この時代の有名な風刺画家としてはイギリスのジェームズ・ギルレイ(1757 – 1815)やジョージ・クルックシャンク(1792 – 1878)がいます。
こちらの風刺画はギルレイが描いた「プラム・プディングの危機」というもので、当時積極的に世界進出を進めていたフランスのナポレオン3世とイギリスの小ピットを描いています。
2人がプラム・プディングに見立てた地球を我が物顔で切り取ろうとしています。
ちなみにプラム・プディングとはイギリスのお菓子で、ドライフルーツやナッツを生地に混ぜ込んで蒸して作る伝統菓子です。
こちらの風刺画はロシア遠征に失敗したナポレオンを風刺した漫画で、タイトルは『Snuffing out Boney!(墓に行け!)』です。

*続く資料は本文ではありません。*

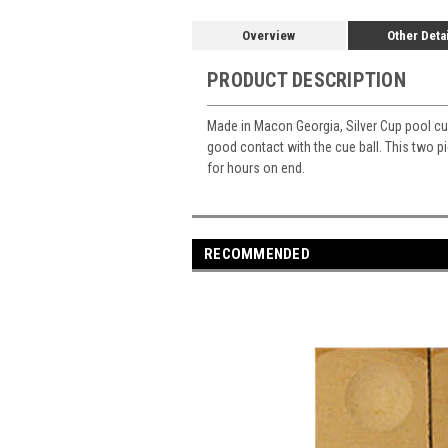
Overview
Other Deta
PRODUCT DESCRIPTION
Made in Macon Georgia, Silver Cup pool cue
good contact with the cue ball. This two p
for hours on end.
RECOMMENDED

ナポレオンがロウソク立てに貼り付けにされて、コサック兵にハサミで首を切られそうになっています。
ナポレオン時代のフランスにおいては数多くの風刺画が描かれました。
フランス革命時の風刺画については別記事で細かく解説しています。
日本における風刺画の歴史は?
日本においても風刺画は独自の進化を遂げています。
前述の法隆寺における落書きのように、人物を描くという行為はかなり古くから行われていましたが、記録として残っているのは12世紀~13世紀に描かれた鳥獣戯画までさかのぼります。

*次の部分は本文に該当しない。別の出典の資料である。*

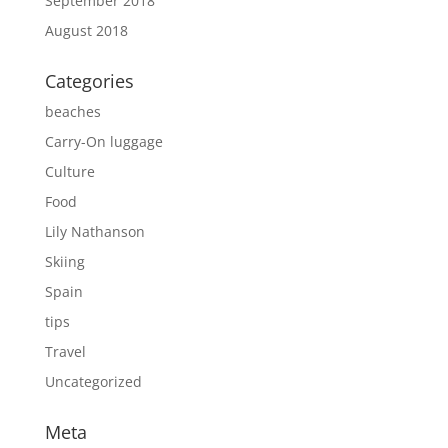
September 2018
August 2018
Categories
beaches
Carry-On luggage
Culture
Food
Lily Nathanson
Skiing
Spain
tips
Travel
Uncategorized
Meta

その後、江戸時代になって多くの浮世絵師が登場し、一気に人物画がブームになります。
こちらは浮世絵師の耳鳥斎(じちょうさい:1751年以前 – 1802-03年頃)が描いた芝居俳優の似顔絵集である「絵本水也空(えほんみずやそら)」。
現代の漫画に登場してもおかしくないくらい可愛く描かれていますよね。
続いて紹介するのがこちら、歌川国芳が描いた「みかけハこハゐが とんだいゝ人だ」です。
多くの人が絡み合って人の顔を形成する「寄せ絵」というスタイルを取っています。
このように、江戸時代には人物を描いた風刺画が流行したのですが、これらには社会や政治・世相に対する鋭い風刺的精神があったわけではありませんでした。
いわゆる現代の「風刺画」のはしりとなったのがジョルジュ・ビゴー(1860 – 1927)です。
日清戦争当時の日本・中国・ロシアの状況を端的に描いたこの「魚釣り遊び」は教科書に載るくらい有名な風刺画として知られています。
ビゴーは日本における政治風刺漫画を流行させた立役者でもあります。
ビゴーの描いた風刺画に関しては別の記事で詳しく解説していますので、そちらも参照ください。
まとめ:風刺画には長い歴史があった
世界と日本、それぞれにおいて風刺画がどのように進化を遂げてきたか解説してきました。
特に日本においては、鳥獣戯画が「世界最古の漫画」と称されるほど独自の進化を遂げており、現在の日本における漫画の技術躍進のルーツはこのあたりにあるのかもしれませんね。
現代の風刺画や漫画を読む際には、このような風刺画の長い歴史に思いをはせてみてはいかがでしょうか。